Tang, Yan-Lai; Huang, Li-Bin; Tian, Yun; Wang, Li-Na; Zhang, Xiao-Li; Ke, Zhi-Yong; Deng, Wu-Guo; Luo, Xue-Qun.
Afiliación
  • Tang YL; a Department of Pediatrics , The First Affiliated Hospital of Sun Yat-sen University , Guangzhou , China.
  • Huang LB; a Department of Pediatrics , The First Affiliated Hospital of Sun Yat-sen University , Guangzhou , China.

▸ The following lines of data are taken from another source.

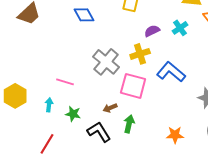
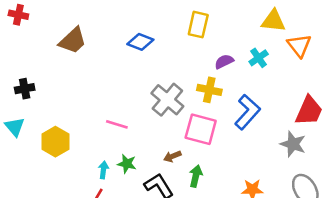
blue diamond: (84, 15) -> (140, 42), turned -40
yellow cross: (140, 54) -> (209, 90), turned 30
blue L-shape: (171, 72) -> (247, 112), turned 92
cyan arrow: (49, 105) -> (103, 170), moved

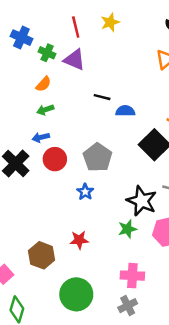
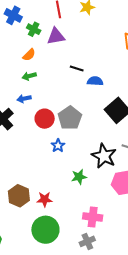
purple triangle: (74, 60) -> (56, 36), turned -36
red circle: (55, 159) -> (45, 119), moved
green star: (127, 229) -> (79, 177), moved
red star: (79, 240) -> (45, 199), moved

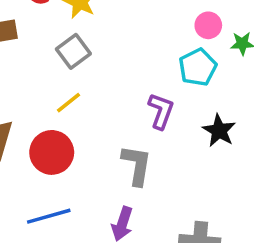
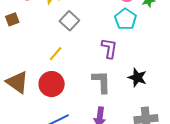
gray square: (73, 51) -> (69, 21), moved
black star: (219, 131) -> (137, 77), moved

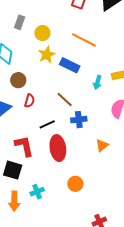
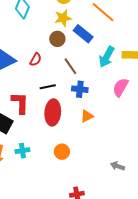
brown circle: (18, 80) -> (57, 39), moved
cyan arrow: (97, 82) -> (107, 57), size x1.5
orange triangle: (102, 145) -> (87, 116), moved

  • Tian Y; b Sun Yat-sen University Cancer Center, State Key Laboratory of Oncology in South China, Collaborative Innovation Center of Cancer Medicine , Guangzhou , China.

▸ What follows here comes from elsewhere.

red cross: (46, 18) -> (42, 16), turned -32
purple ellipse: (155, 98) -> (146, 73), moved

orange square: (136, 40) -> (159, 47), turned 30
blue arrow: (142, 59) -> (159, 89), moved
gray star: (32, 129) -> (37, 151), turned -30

  • Wang LN; a Department of Pediatrics , The First Affiliated Hospital of Sun Yat-sen University , Guangzhou , China.
  • Zhang XL; a Department of Pediatrics , The First Affiliated Hospital of Sun Yat-sen University , Guangzhou , China.
  • Ke ZY; a Department of Pediatrics , The First Affiliated Hospital of Sun Yat-sen University , Guangzhou , China.
  • Deng WG; b Sun Yat-sen University Cancer Center, State Key Laboratory of Oncology in South China, Collaborative Innovation Center of Cancer Medicine , Guangzhou , China.
  • Luo XQ; a Department of Pediatrics , The First Affiliated Hospital of Sun Yat-sen University , Guangzhou , China.
Leuk Lymphoma ; 56(8): 2398-407, 2015.
Article en En | MEDLINE | ID: mdl-25641429
The development of novel chemotherapeutic drugs is needed for the treatment of patients with acute lymphoblastic leukemia (ALL). In this study, the anti-leukemic effect and the potential molecular mechanisms of action of flavokawain B on ALL were investigated. Flavokawain B was found to significantly inhibit the cellular proliferation of B-ALL and T-ALL cell lines in a dose-dependent manner. It also induced cellular apoptosis by increasing the expression of p53, Bax and Puma, and activating the cleavage of caspase-3 and poly ADP-ribose polymerase (PARP). Furthermore, the enhancement of p53-dependent apoptosis by flavokawain B could be rescued by pifithrin-α, a pharmacological inhibitor of p53 transcriptional activity. Moreover, the proliferation of leukemia blast cells from 16 patients with ALL was inhibited by flavokawain B, and tumor growth in xenograft mice was also suppressed by this drug. In conclusion, our results demonstrate the therapeutic potential of flavokawain B for the treatment of ALL.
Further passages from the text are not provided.